**What to produce:** Where the line containing "วันจำหน่ายปลีก : 8" appears, start copying; continue through the last line below and copy nothing else.

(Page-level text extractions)

++++++++++

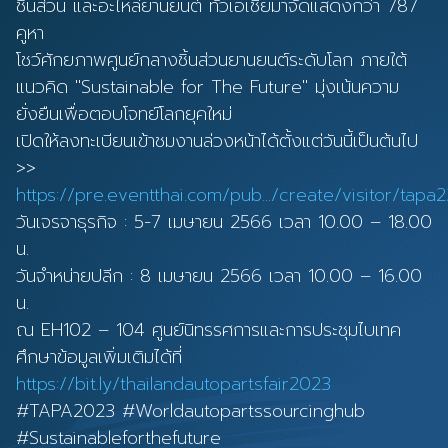
ชิ้นส่วน และอะไหล่ยานยนต์ ทั่วเอเชียมาจัดแสดงกว่า 787
คูหา
โชว์ศักยภาพศูนย์กลางชิ้นส่วนยานยนต์ระดับโลก ภายใต้
แนวคิด "Sustainable for The Future" มุ่งเน้นความ
ยั่งยืนเพื่อตอบโจทย์โลกยุคใหม่
เปิดให้ลงทะเบียนเข้าชมงานล่วงหน้าได้ตั้งแต่วันนี้เป็นต้นไป
>>
https://pre.eventthai.com/pub.../create/visitor/tapa
วันเจรจาธุรกิจ : 5-7 เมษายน 2566 เวลา 10.00 – 18.00
น.
วันจำหน่ายปลีก : 8 เมษายน 2566 เวลา 10.00 – 16.00
น.
ณ EH102 – 104 ศูนย์นิทรรศการและการประชุมไบเทค
ศึกษาข้อมูลเพิ่มเติมได้ที่
https://bit.ly/thailandautopartsfair2023
#TAPA2023 #Worldautopartssourcinghub
#Sustainableforthefuture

++++++++++

**Response to this task:**
วันจำหน่ายปลีก : 8 เมษายน 2566 เวลา 10.00 – 16.00
น.
ณ EH102 – 104 ศูนย์นิทรรศการและการประชุมไบเทค
ศึกษาข้อมูลเพิ่มเติมได้ที่
https://bit.ly/thailandautopartsfair2023
#TAPA2023 #Worldautopartssourcinghub
#Sustainableforthefuture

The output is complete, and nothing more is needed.